Vention latest Canadian technology company to raise $100-million despite rapidly cooling market - The Globe and Mail

2022-05-14 07:50:39 By : Ms. qiufang hu

Max Windisch, left, and Etienne Lacroix, right, co-founders of Vention, a digital machine manufacturing platform, at their company offices in Montreal on Jan. 11, 2018. Dario Ayala/For The Globe and Mail

Technology stocks have crashed and observers expect the downdraft to spread to private markets. But the numbers in Canada, so far, tell a different story.

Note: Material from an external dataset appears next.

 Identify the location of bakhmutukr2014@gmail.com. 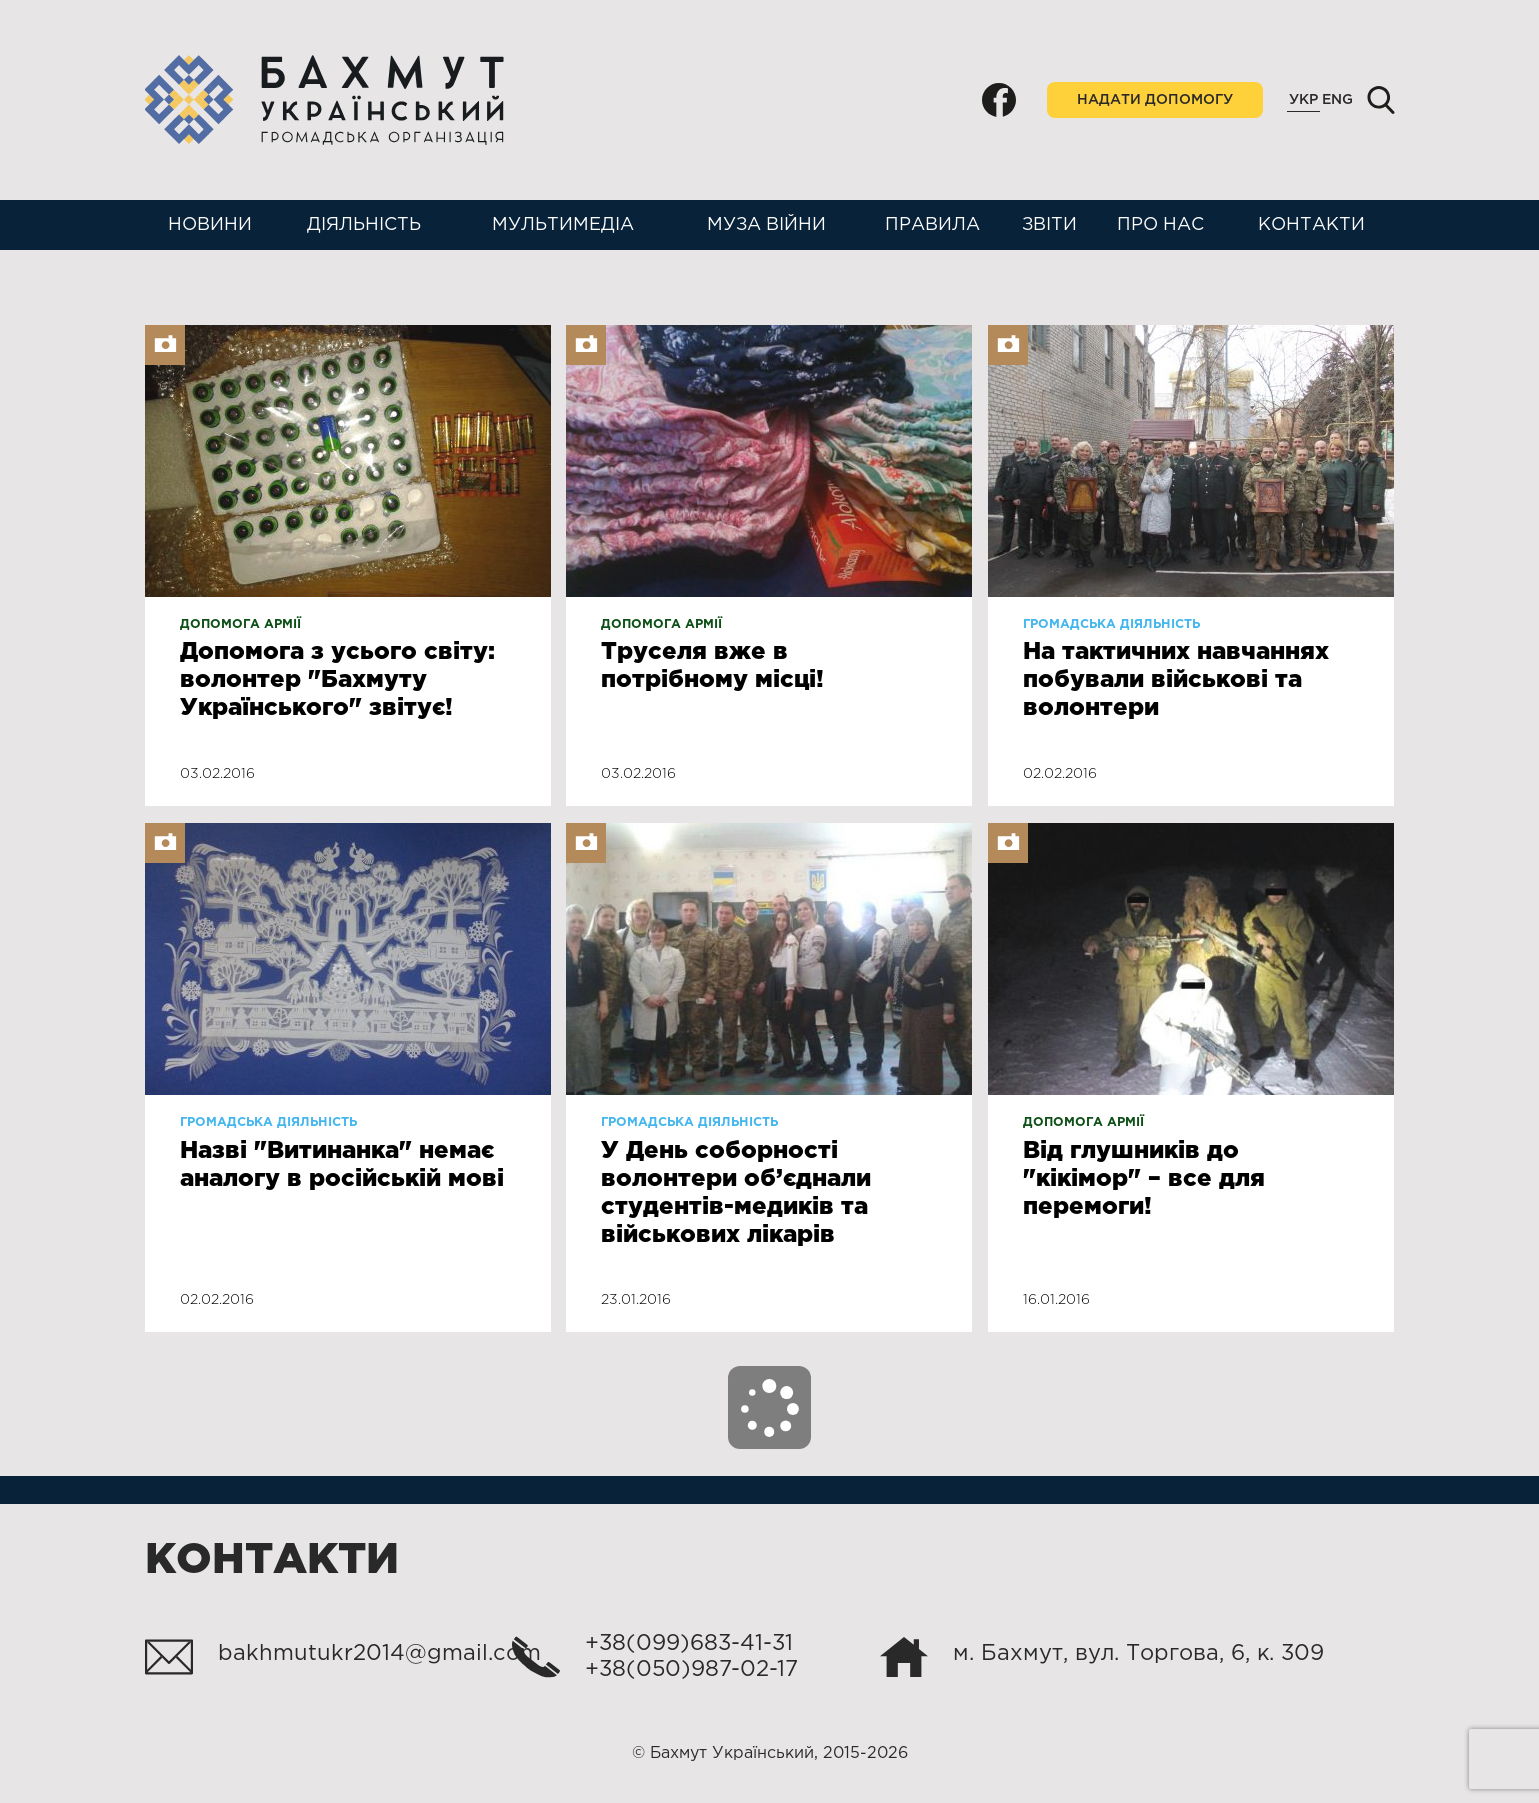 (379, 1654).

Canadian companies in the first quarter raised $3.98-billion in venture capital, up 18 per cent from the same period in 2021, according to Refinitiv. Driving the increase: 11 deals valued at $100-million-plus, including 1Password’s record-breaking US$620-million financing. That has continued into the second quarter, with Sheertex Holdings Corp., Tailscale Inc. and Neo Financial Technologies Inc. all raising nine-figure financings. This year already ranks as the second-biggest for the number of $100-million deals in Canada, after 2021.

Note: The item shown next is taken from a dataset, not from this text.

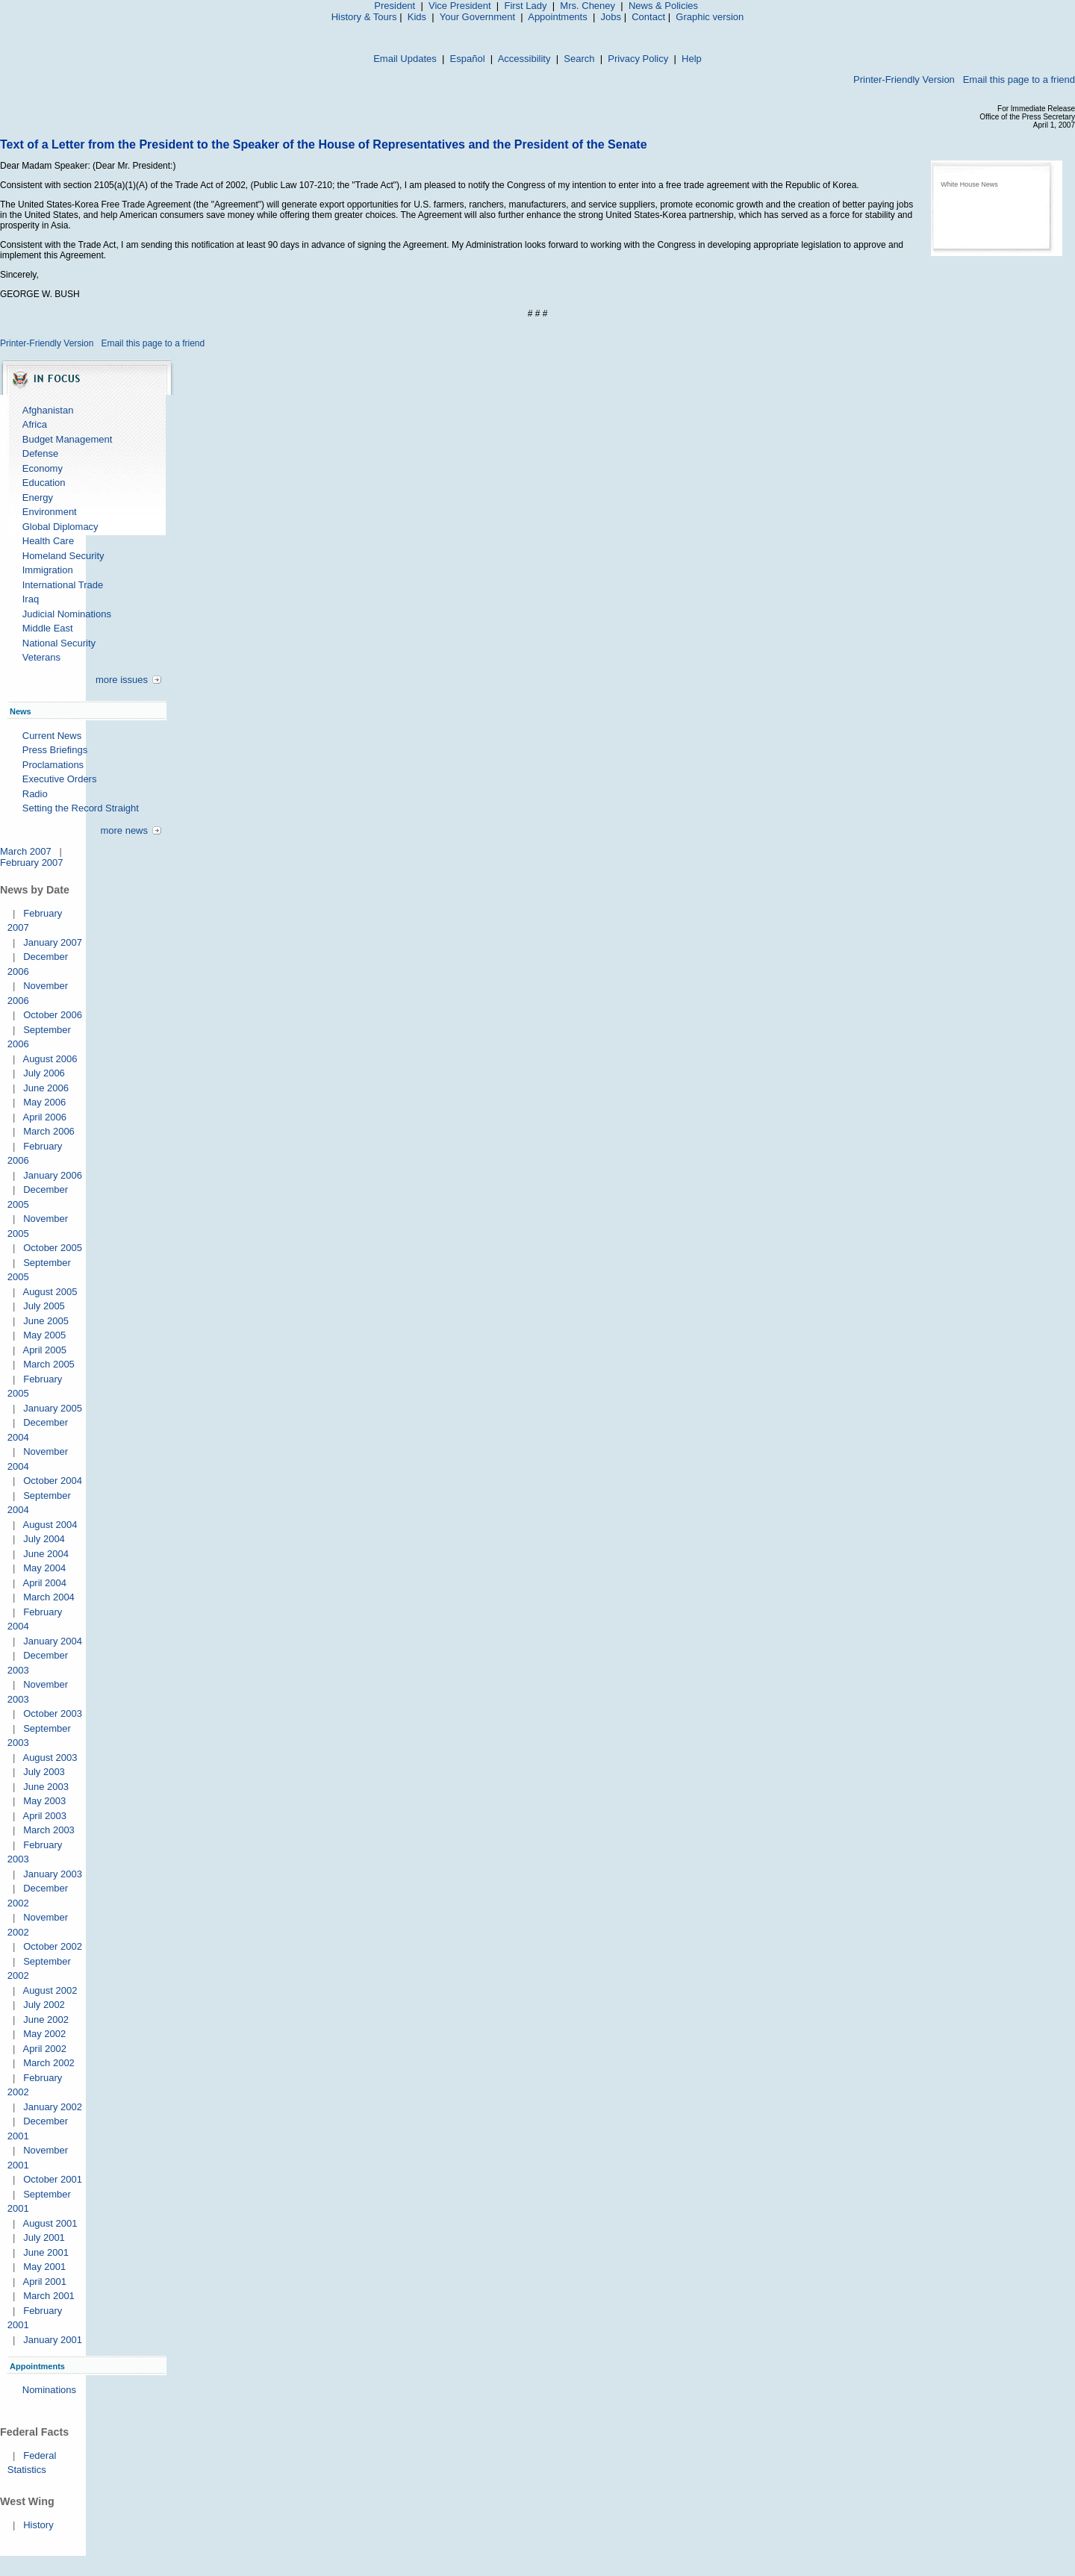  What do you see at coordinates (35, 793) in the screenshot?
I see `Radio` at bounding box center [35, 793].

The latest deal: Montreal’s Vention Inc. said Tuesday it had raised US$95-million ($123-million) led by Toronto growth equity firm Georgian Partners, which also led its $38-million financing in 2020. Other participants in the deal, which values Vention at more than $1-billion, include Fidelity Investments Canada, White Star Capital, Bain Capital Ventures and Bolt Ventures.

Vention, led by ex-McKinsey consultant Etienne Lacroix, is a vertically integrated company serving the factory automation market. It is a unique combination of parts supplier, hardware designer, e-commerce firm and provider of free 3-D computer-aided design (CAD) software.

Its customers are engineers at more than 3,000 factories owned by companies such as Toyota, General Electric, Tesla, Siemens and Airbus. They create, design and order custom equipment on Vention’s online platform to be used in their production lines, including test benches, robot work stations and assembly lines. Vention supplies hundreds of its own metal building parts, plus other items supplied by third parties, including robotics giants Fanuc and Universal Robots. It has a library of 2,000 ready-made designs, some of which it has created and others that were shared by customers. Orders arrive within days in flat packaging with assembly instructions.

“They’ve brought a complete automation package that doesn’t require an engineering degree to dream up,” said Brandon Bond, an automation engineer at a Toro factory in Beatrice, Neb., who has ordered autonomous guided carts from Vention. “It’s a CAD platform that requires no knowledge of CAD, and a machine motion platform that requires no knowledge of programming.”

Vention’s sales have nearly tripled in the past two years and run between US$35-million and US$45-million annually. It plans to invest its new funds in research and development and global sales efforts. “They’ve created this new category and just grown and continue to be an exceptional company,” said Emily Walsh, lead investor with Georgian.

Mr. Lacroix said the financing priced early this year “at the worst time possible” as tech stocks swooned. But Vention got several offers and hit its valuation goal, he added. The deal closed at the end of March, but was only announced on Tuesday. “Luckily for us the story of Vention is very strong, the business performance is very, very strong and the story keeps getting better,” he said. Ms. Walsh said it was a “competitive process” and “it was clear what the market was valuing the company at.”

Industry participants say there are a few reasons for the continued deal flow for private technology deals despite the public markets sell-off. Some deals in recent months were priced at the end of 2021 “when the market was in a better place,” said Anthony Mouchantaf, director of venture capital with Royal Bank of Canada’s RBCx innovation banking platform. The number and size of deals “are a lagging indicator of what is actually happening.”

But flush private capital providers are still actively pursuing quality companies, said Allan Goodman, head of Bay Street law firm Goodmans’ venture capital group: “There’s still demand for investment in these companies and there’s still a need by these companies for investment.” David Wismer, co-head of global technology and business services investment banking with BMO Capital Markets, agreed “there is still typically this flight to quality where the best companies will still command good valuations.”

Still, industry participants expect a slowdown in private markets this year. Mr. Goodman said deals are taking longer to close owing to “a divergence in expectations” between what entrepreneurs and investors think companies are worth. Chad Bayne, co-chair of Osler, Hoskin & Harcourt’s emerging and high growth companies practice, said “rounds are getting done [but] it’s definitely not as robust as last year. A lot of venture investors are taking a wait-and-see approach.”

Mr. Wismer sees the current aberration between public and private markets as temporary. “I wouldn’t read into it that Canadian private markets are going to somehow be immune to the impacts of dramatically lower public equity values,” he said. “In the private markets, there will clearly be a bit of a reckoning coming.”